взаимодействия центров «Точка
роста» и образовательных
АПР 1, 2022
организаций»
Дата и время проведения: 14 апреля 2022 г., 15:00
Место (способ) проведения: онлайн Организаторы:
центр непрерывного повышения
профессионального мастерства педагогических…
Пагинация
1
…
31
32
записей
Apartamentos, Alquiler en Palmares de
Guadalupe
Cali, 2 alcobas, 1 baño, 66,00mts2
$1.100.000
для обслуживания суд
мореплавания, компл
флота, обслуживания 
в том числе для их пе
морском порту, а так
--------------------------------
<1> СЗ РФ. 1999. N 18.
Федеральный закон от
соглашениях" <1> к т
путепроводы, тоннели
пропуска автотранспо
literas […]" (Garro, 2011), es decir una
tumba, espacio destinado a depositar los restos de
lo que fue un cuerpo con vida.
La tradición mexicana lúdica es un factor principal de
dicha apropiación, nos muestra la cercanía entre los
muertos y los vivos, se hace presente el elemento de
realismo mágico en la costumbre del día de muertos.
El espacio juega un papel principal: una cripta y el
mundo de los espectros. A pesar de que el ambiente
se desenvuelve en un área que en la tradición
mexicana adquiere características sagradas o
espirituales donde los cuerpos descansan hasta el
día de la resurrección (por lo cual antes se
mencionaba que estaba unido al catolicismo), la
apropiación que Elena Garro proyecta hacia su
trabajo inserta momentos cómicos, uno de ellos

--

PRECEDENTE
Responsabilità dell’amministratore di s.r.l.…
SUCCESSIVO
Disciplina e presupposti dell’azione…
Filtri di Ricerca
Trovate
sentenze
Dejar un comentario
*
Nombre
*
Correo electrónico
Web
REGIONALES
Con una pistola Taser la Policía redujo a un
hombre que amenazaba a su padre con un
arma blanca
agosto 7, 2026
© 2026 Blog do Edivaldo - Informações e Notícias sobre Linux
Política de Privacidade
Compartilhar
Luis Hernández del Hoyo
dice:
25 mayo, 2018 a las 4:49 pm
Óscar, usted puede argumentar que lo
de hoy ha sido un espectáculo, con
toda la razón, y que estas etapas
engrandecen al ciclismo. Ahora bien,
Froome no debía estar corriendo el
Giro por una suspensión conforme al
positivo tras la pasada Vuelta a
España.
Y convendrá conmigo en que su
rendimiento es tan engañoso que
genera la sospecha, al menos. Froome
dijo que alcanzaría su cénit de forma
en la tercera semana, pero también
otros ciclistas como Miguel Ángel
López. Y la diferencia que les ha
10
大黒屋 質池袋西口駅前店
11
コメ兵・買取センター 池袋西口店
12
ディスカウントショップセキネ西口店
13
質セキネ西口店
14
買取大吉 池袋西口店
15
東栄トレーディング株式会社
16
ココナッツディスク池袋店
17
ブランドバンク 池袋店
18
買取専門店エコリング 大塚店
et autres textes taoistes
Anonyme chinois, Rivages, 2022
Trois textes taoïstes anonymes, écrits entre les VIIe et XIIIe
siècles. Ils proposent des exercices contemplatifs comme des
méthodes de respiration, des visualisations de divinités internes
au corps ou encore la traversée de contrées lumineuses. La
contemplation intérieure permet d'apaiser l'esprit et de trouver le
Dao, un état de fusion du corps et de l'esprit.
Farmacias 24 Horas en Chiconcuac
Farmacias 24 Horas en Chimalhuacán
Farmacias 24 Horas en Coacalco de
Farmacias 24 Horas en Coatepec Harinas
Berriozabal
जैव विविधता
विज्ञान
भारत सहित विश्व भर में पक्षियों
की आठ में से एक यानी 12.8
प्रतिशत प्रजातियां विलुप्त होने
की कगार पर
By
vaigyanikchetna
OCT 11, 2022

...

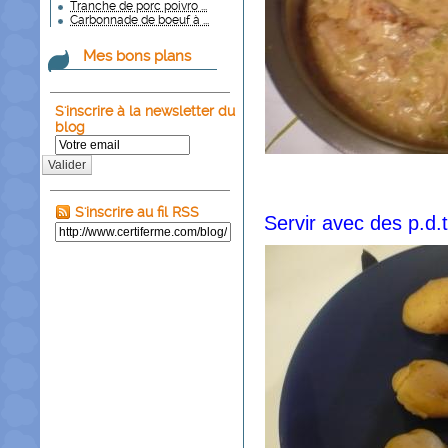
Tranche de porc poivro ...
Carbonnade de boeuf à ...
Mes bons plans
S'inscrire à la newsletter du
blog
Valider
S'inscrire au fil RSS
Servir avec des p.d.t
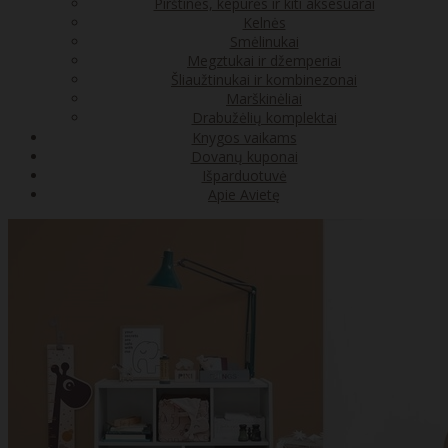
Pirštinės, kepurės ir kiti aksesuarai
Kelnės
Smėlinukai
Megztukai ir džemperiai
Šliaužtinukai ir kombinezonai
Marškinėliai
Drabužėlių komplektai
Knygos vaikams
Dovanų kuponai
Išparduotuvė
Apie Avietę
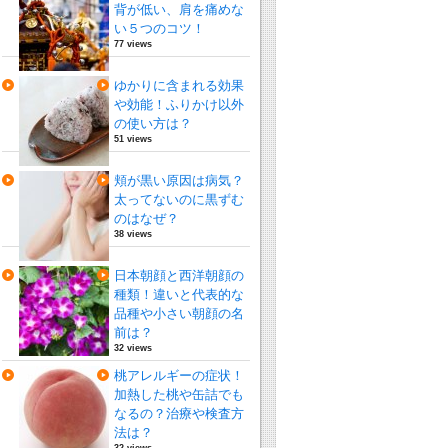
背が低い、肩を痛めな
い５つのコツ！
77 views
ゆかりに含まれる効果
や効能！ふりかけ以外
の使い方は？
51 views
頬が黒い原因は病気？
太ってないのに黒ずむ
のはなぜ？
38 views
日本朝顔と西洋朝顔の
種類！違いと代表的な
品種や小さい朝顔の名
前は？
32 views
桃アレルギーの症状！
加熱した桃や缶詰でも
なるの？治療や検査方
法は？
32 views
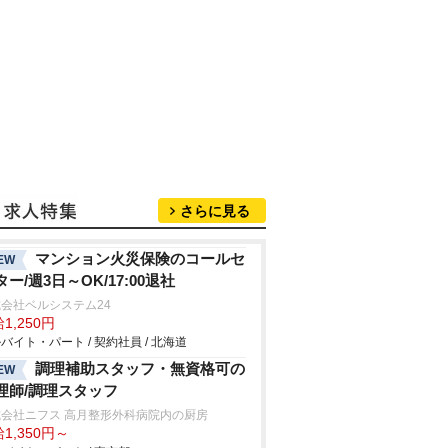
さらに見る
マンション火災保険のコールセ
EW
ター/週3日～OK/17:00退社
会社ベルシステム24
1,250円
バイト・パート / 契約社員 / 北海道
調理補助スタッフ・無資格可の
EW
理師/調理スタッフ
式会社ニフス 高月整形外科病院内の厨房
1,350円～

__EXERCISE INSTRUCTIONS__: Within the data, how many lines hold "Horas"? Respond with only the number.

__TASK RESULT__: 4